+++ DATA FOR PROCESSING +++

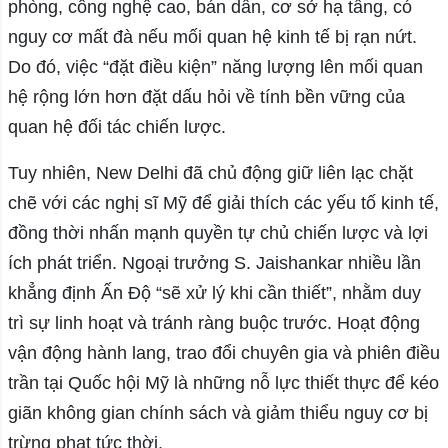
phòng, công nghệ cao, bán dẫn, cơ sở hạ tầng, có
nguy cơ mất đà nếu mối quan hệ kinh tế bị rạn nứt.
Do đó, việc “đặt điều kiện” năng lượng lên mối quan
hệ rộng lớn hơn đặt dấu hỏi về tính bền vững của
quan hệ đối tác chiến lược.
Tuy nhiên, New Delhi đã chủ động giữ liên lạc chặt
chẽ với các nghị sĩ Mỹ để giải thích các yếu tố kinh tế,
đồng thời nhấn mạnh quyền tự chủ chiến lược và lợi
ích phát triển. Ngoại trưởng S. Jaishankar nhiều lần
khẳng định Ấn Độ “sẽ xử lý khi cần thiết”, nhằm duy
trì sự linh hoạt và tránh ràng buộc trước. Hoạt động
vận động hành lang, trao đổi chuyên gia và phiên điều
trần tại Quốc hội Mỹ là những nỗ lực thiết thực để kéo
giãn không gian chính sách và giảm thiểu nguy cơ bị
trừng phạt tức thời.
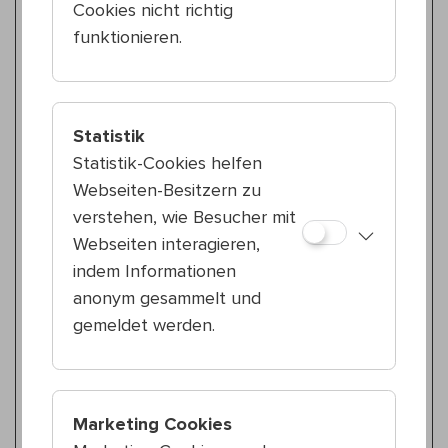
Cookies nicht richtig
Global
funktionieren.
Di 14.7.
15:00 — 16:00
5., Haus Margareten
Shalman, Radenkovic & Fox-Rosen
Statistik
Klezmer & Wir
Statistik-Cookies helfen
Webseiten-Besitzern zu
Klassik
Fr 17.7.
verstehen, wie Besucher mit
15:00 — 16:00
Webseiten interagieren,
19., Haus Döbling
indem Informationen
Trio Magnifico
anonym gesammelt und
Trio Magnifico feiert Schubert
gemeldet werden.
Wienerlied
Mo 20.7.
15:00 — 16:00
13., Haus Föhrenhof
Marketing Cookies
vorstadtkollektiv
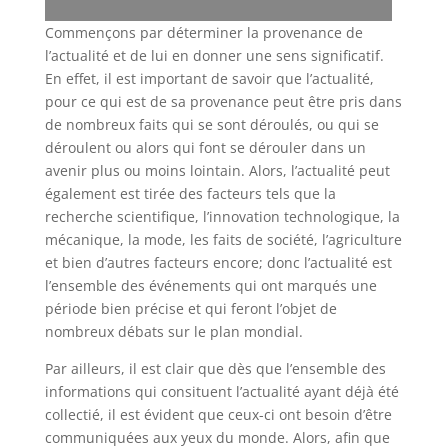
Commençons par déterminer la provenance de
l’actualité et de lui en donner une sens significatif.
En effet, il est important de savoir que l’actualité,
pour ce qui est de sa provenance peut être pris dans
de nombreux faits qui se sont déroulés, ou qui se
déroulent ou alors qui font se dérouler dans un
avenir plus ou moins lointain. Alors, l’actualité peut
également est tirée des facteurs tels que la
recherche scientifique, l’innovation technologique, la
mécanique, la mode, les faits de société, l’agriculture
et bien d’autres facteurs encore; donc l’actualité est
l’ensemble des événements qui ont marqués une
période bien précise et qui feront l’objet de
nombreux débats sur le plan mondial.
Par ailleurs, il est clair que dès que l’ensemble des
informations qui consituent l’actualité ayant déjà été
collectié, il est évident que ceux-ci ont besoin d’être
communiquées aux yeux du monde. Alors, afin que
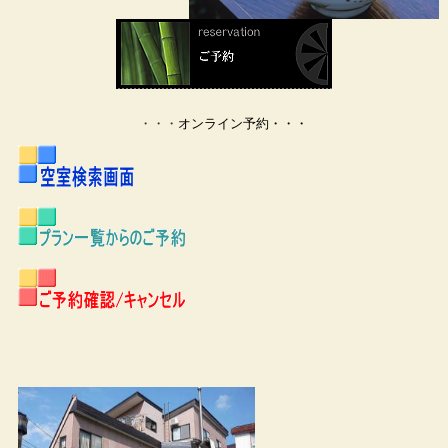
・・・
オンライン予約・・・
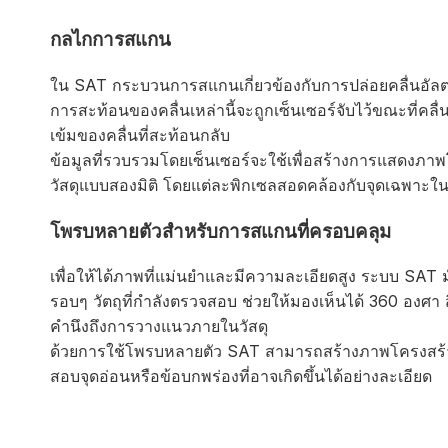
กลไกการสแกน
ใน SAT กระบวนการสแกนเกี่ยวข้องกับการปล่อยคลื่นอัลตราโซ
การสะท้อนของคลื่นเหล่านี้จะถูกเซ็นเซอร์จับไว้ขณะที่คลื่
เข้มของคลื่นที่สะท้อนกลับ
ข้อมูลที่รวบรวมโดยเซ็นเซอร์จะใช้เพื่อสร้างการแสดงภา
วัสดุแบบสองมิติ โดยแต่ละพิกเซลสอดคล้องกับจุดเฉพาะใ
โพรบหลายตัวสำหรับการสแกนที่ครอบคลุม
เพื่อให้ได้ภาพที่แม่นยำและมีความละเอียดสูง ระบบ SAT 
รอบๆ วัตถุที่กำลังตรวจสอบ ช่วยให้มองเห็นได้ 360 องศา สิ
คำนึงถึงการวางแนวภายในวัสดุ
ด้วยการใช้โพรบหลายตัว SAT สามารถสร้างภาพโครงสร้า
สอบจุดอ่อนหรือข้อบกพร่องที่อาจเกิดขึ้นได้อย่างละเอียด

+++

Output exactly the lines above, from the line with "recherche scientifique, l’innovation" to the line with "เข้มของคลื่นที่สะท้อนกลับ", both included; skip the pictures.

recherche scientifique, l’innovation technologique, la
mécanique, la mode, les faits de société, l’agriculture
et bien d’autres facteurs encore; donc l’actualité est
l’ensemble des événements qui ont marqués une
période bien précise et qui feront l’objet de
nombreux débats sur le plan mondial.
Par ailleurs, il est clair que dès que l’ensemble des
informations qui consituent l’actualité ayant déjà été
collectié, il est évident que ceux-ci ont besoin d’être
communiquées aux yeux du monde. Alors, afin que
・・・
オンライン予約・・・
กลไกการสแกน
ใน SAT กระบวนการสแกนเกี่ยวข้องกับการปล่อยคลื่นอัลตราโซ
การสะท้อนของคลื่นเหล่านี้จะถูกเซ็นเซอร์จับไว้ขณะที่คลื่
เข้มของคลื่นที่สะท้อนกลับ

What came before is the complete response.